If you feel uncomfortable when you have a pencil and a blank piece of paper in front of you – maybe just sit with it for a bit – I know you can honestly experience a sense of fear, but what happens when you banish those negative thoughts and let your hands and mind flow? Try to imagine that the paper represents a field full of snow and that you are walking into and playing with joy like a young child.
One thing I love to do with people is encourage them to take their pencil lines for a walk. Keeping your pencil on the page you can hop, skip, and jump, you can dance around in circles and enjoy making marks on the paper. It can help you release how you are feeling, for example I love scribbling when I am cross. When I am moody, I like working with charcoal exploring all the varying shades of grey and black, smudging and rubbing things out. When I am feeling fragile, I will pick up my pencil and sharpen it well so I can get the finest and most delicate lines and I will seek out the thinnest of papers to reflect how I’m feeling.
Of course all this freedom comes from facing my own fear of the white paper and switching off my self-critical inner voice. I know that inspiration comes whilst I work not whilst I wait, and that no matter what I draw the potential for my next drawing to be better than the last one is always there.
Once you have grasped taking your pen or pencil for a walk, why not take yourself on a walk and spend your time just looking and noticing things?

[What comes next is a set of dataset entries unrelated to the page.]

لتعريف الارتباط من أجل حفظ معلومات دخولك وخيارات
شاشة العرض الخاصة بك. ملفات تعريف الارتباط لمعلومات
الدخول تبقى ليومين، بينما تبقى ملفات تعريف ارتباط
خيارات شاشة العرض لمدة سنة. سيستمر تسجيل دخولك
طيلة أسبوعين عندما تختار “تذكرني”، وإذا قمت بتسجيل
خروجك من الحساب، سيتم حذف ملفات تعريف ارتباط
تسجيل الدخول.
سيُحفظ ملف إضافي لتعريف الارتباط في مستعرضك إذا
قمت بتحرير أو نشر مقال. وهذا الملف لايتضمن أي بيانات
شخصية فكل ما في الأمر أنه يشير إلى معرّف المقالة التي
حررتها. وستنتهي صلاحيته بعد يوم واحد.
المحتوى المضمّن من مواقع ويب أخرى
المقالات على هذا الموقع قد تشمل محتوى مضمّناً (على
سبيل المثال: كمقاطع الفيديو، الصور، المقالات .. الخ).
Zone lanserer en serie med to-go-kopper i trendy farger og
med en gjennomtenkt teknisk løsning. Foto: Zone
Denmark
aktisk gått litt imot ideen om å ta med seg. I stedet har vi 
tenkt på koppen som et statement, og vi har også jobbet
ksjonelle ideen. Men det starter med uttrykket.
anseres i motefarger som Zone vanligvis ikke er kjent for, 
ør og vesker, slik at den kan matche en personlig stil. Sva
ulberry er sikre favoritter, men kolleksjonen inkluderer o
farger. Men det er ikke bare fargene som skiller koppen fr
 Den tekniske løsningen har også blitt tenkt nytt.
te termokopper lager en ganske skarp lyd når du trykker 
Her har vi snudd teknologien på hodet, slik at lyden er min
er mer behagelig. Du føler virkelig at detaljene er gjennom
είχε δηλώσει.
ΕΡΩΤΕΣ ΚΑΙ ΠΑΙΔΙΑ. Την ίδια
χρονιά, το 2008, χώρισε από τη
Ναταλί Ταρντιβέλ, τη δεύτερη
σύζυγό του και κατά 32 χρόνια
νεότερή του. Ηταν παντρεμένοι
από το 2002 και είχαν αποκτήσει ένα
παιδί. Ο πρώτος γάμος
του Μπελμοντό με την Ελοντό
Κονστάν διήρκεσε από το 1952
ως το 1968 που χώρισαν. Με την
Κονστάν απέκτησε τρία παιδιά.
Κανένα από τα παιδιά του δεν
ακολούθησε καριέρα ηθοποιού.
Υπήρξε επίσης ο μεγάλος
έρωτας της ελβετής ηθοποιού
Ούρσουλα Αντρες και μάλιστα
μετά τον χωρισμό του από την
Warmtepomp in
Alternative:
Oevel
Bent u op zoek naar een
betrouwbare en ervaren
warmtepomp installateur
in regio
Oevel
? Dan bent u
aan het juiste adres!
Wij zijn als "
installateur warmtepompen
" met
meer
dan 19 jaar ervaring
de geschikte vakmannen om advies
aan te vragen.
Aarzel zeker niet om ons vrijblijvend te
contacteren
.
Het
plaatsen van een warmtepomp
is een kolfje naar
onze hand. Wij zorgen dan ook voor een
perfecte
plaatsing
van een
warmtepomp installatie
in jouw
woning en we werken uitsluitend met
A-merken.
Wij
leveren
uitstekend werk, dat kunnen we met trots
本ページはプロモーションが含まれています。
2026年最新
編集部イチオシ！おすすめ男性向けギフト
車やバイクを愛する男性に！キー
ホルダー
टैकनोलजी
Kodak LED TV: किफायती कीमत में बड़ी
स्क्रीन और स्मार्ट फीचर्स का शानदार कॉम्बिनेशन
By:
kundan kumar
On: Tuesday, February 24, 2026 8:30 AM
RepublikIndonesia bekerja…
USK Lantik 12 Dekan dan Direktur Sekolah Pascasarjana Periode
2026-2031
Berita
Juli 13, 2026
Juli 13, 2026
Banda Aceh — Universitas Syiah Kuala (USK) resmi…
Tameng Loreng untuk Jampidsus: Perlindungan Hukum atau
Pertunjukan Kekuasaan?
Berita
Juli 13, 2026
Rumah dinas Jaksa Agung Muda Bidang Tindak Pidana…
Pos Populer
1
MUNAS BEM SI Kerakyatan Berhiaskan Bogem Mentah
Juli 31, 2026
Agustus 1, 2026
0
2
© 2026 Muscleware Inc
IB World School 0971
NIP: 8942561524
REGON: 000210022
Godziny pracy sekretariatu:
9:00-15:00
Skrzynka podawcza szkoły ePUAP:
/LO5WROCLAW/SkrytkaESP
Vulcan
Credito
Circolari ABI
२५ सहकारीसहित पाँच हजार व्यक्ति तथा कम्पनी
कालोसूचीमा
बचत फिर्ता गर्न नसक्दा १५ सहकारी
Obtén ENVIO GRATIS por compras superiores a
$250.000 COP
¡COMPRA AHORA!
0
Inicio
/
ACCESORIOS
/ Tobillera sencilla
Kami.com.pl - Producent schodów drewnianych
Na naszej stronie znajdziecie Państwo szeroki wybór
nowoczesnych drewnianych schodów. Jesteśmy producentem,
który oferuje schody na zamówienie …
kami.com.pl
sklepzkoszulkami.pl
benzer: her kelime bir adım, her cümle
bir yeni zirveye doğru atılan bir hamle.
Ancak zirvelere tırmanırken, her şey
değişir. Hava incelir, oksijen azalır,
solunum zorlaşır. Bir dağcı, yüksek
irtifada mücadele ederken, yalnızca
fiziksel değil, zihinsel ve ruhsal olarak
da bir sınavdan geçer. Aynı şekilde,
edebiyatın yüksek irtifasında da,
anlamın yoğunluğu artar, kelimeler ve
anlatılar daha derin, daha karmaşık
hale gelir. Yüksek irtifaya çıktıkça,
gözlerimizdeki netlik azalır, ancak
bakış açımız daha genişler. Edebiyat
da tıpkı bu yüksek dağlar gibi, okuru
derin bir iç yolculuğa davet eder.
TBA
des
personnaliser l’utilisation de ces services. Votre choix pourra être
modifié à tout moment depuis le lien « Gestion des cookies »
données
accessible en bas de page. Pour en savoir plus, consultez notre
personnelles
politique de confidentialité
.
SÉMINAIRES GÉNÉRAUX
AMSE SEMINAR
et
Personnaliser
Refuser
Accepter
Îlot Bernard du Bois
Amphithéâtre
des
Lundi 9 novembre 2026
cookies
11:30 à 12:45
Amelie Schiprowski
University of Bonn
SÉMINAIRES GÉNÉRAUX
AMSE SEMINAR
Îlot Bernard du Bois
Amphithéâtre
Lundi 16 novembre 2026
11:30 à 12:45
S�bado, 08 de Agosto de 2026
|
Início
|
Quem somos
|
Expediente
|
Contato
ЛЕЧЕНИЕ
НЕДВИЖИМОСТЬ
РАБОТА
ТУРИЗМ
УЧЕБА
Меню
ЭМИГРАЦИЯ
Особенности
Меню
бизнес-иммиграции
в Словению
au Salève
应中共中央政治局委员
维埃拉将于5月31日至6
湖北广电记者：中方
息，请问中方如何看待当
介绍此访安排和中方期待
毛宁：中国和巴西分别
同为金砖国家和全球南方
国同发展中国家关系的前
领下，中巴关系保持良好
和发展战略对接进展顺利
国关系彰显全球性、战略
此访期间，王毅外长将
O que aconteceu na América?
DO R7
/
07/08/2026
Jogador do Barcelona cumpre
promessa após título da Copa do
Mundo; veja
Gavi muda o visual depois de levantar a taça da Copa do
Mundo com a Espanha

The shapes of the leaves on a tree, tiny pebbles on the ground, the light, or shadows on the pavement; try switching off your mobile phone and try to be in the moment – using your eyes to notice what is around you.
Ask yourself what you like and be aware of any intrusive or unwanted thoughts – if you find something you do not like, do not focus on it, look elsewhere… and look more until you find something you are drawn towards. There is real beauty in the overlooked and the forgotten if you choose to really see.
Once you have found something you are drawn towards, maybe you can take away a visual ‘morsel’? It might be a blade of grass, a pebble, a discarded object, or petal but no matter how small or insignificant treat your object like a treasure – it can reconnect you to a time, a place, and a memory. Then, if you try drawing it, it can make you think, taking you out of the space you are in and into another world, a world full of memories, ideas, and imagination.
Developing a sense of awareness of our thoughts whilst working creatively can really help us to unlock a sense of understanding about our place in the world around us, why not give it a go today?